In the records below, the line with "FALE CONOSCO" and every line after it must be written out exactly; no pictures belong in the result.

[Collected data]
■ ■ ■ ■ ■

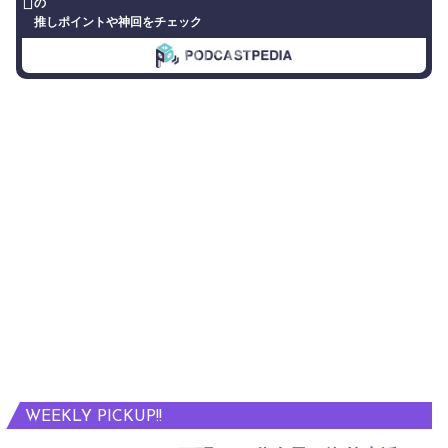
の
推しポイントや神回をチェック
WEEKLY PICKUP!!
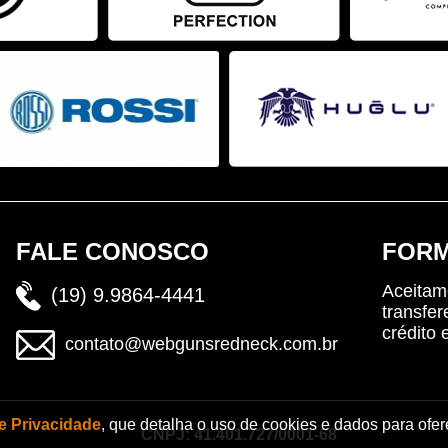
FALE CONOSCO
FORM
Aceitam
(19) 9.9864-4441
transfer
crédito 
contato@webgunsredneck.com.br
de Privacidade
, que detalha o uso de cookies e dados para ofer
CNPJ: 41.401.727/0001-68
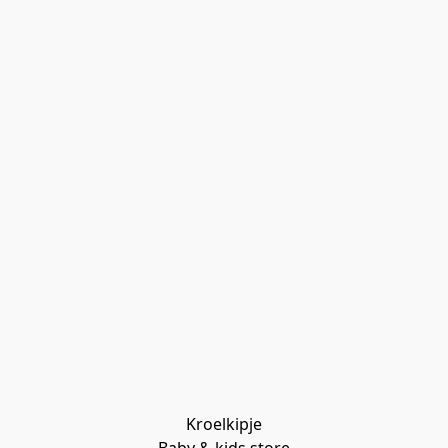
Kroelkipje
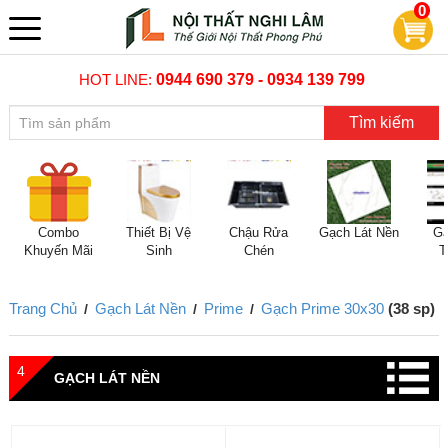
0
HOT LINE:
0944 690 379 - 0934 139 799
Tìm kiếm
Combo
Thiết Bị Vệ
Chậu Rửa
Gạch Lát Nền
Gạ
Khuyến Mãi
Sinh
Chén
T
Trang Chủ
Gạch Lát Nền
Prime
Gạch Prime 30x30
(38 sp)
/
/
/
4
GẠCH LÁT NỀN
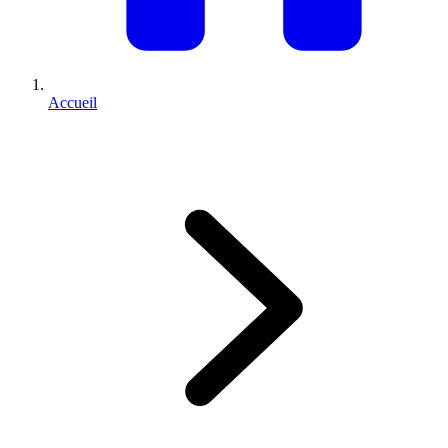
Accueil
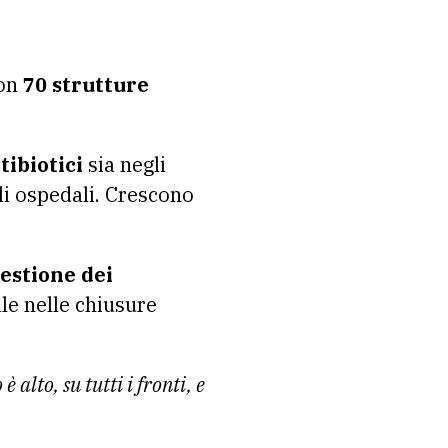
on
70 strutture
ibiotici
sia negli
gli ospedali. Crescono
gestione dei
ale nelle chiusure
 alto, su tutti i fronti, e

■ ■ ■ ■ ■

Task response:
FALE CONOSCO
FORM
Aceitam
(19) 9.9864-4441
transfer
crédito 
contato@webgunsredneck.com.br
de Privacidade
, que detalha o uso de cookies e dados para ofer
CNPJ: 41.401.727/0001-68
Kroelkipje
0
HOT LINE:
0944 690 379 - 0934 139 799
Tìm kiếm
Combo
Thiết Bị Vệ
Chậu Rửa
Gạch Lát Nền
Gạ
Khuyến Mãi
Sinh
Chén
T
Trang Chủ
Gạch Lát Nền
Prime
Gạch Prime 30x30
(38 sp)
/
/
/
4
GẠCH LÁT NỀN
Accueil
on
70 strutture
ibiotici
sia negli
gli ospedali. Crescono
gestione dei
ale nelle chiusure
 alto, su tutti i fronti, e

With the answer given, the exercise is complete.